Linguistics and Languages
Entity, event, and sensory modalities: An onto-cognitive account of sensory nouns
Y. Zhong, K. Ahrens, et al.
The paper addresses foundational questions about the nature and cognitive motivation of grammatical categories, especially the noun–verb bifurcation, without presupposing prior knowledge of parts of speech. It asks: (1) What basic ontological concept, with minimal prior knowledge, supports the conceptualisation of shared human experience and the emergence of grammatical categories? (2) Does this shared foundation produce a noun–verb bifurcation across languages? (3) What feature of the physical world allows humans, via embodied cognition and without a priori concepts, to form a shared principle that underlies the noun vs. verb contrast?

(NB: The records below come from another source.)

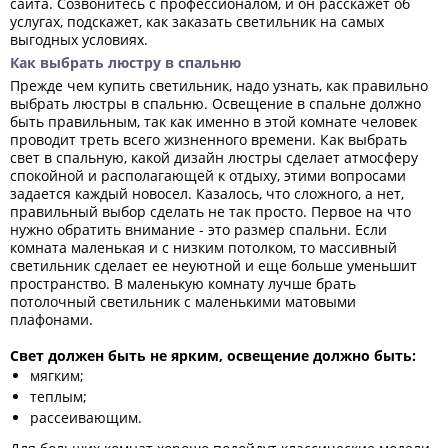
сайта. Созвонитесь с профессионалом, и он расскажет об
услугах, подскажет, как заказать светильник на самых
выгодных условиях.
Как выбрать люстру в спальню
Прежде чем купить светильник, надо узнать, как правильно
выбрать люстры в спальню. Освещение в спальне должно
быть правильным, так как именно в этой комнате человек
проводит треть всего жизненного времени. Как выбрать
свет в спальную, какой дизайн люстры сделает атмосферу
спокойной и располагающей к отдыху, этими вопросами
задается каждый новосел. Казалось, что сложного, а нет,
правильный выбор сделать не так просто. Первое на что
нужно обратить внимание - это размер спальни. Если
комната маленькая и с низким потолком, то массивный
светильник сделает ее неуютной и еще больше уменьшит
пространство. В маленькую комнату лучше брать
потолочный светильник с маленькими матовыми
плафонами.
Свет должен быть не ярким, освещение должно быть:
мягким;
теплым;
рассеивающим.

The authors propose that reference to time—formalised as an endurant (time-independent) versus perdurant (time-dependent) ontological bifurcation—provides the minimal conceptual premise for categorisation, offering a non-tautological basis for noun–verb distinctions. Sensory language is chosen as the empirical domain because perception mediates body–world interactions and sensory lexicons encode rich experiential information. Building on Generative Lexicon (GL) qualia structures and formal ontologies (e.g., DOLCE, BFO), the study examines how sensory nouns in Mandarin encode endurant/perdurant properties and whether these ontological properties align with cognitive and linguistic categorial patterns.
The study situates itself within debates on grammatical categories and cognitive grounding of parts of speech. Traditional feature-based accounts ([±N], [±V]; Chomsky 1970; Baker 2003; Haegeman 1994) are argued to be circular when defined via intuitive notions of “nouny” and “verby.” Distributional learning work shows categories can be learned without a priori PoS knowledge (Redington et al., 1995, 1998) and that learned representations can be semantically interpretable (Chersoni et al., 2021). Cognitive proposals link verbs to mutability and events (Gentner, 1978, 1982; Ahrens, 1999; Givón, 2001) and nouns to temporal stability. Strik Lievers and Winter (2018) found lexical-category tendencies across sensory modalities, suggesting a cognitive basis for “eventivity.” The authors adopt Aristotle’s insight that nouns lack reference to time while verbs carry it, connecting this to modern formal ontologies (DOLCE; BFO) that distinguish endurants/continuants vs. perdurants/occurrents. In Chinese, extensive nominal–verbal fluidity and deverbal nominals offer a testing ground without overt derivational morphology. The Generative Lexicon (GL) theory (Pustejovsky 1991, 1995, 2013) provides a formal qualia-based representation linking to ontology and to argument selection via semantic typing rather than grammatical categories. GL’s lexical typing (natural, artefactual, complex/dot types) maps to qualia roles (formal/constitutive vs. telic/agentive), enabling an ontological lens on endurant/perdurant properties. Prior Chinese GL research (e.g., Huang & Ahrens 2003; Song & Huang 2018) supports the approach. The paper also engages with debates on event nouns and deverbal nominals in Chinese (Grimshaw, 1990; Fu, 1994; Wang, 2013; Han, 2010; Deng, 2021), and later discusses nominal tense literature (Nordlinger & Sadler, 2004, 2008; Tonhauser, 2007, 2008; Bertinetto, 2020).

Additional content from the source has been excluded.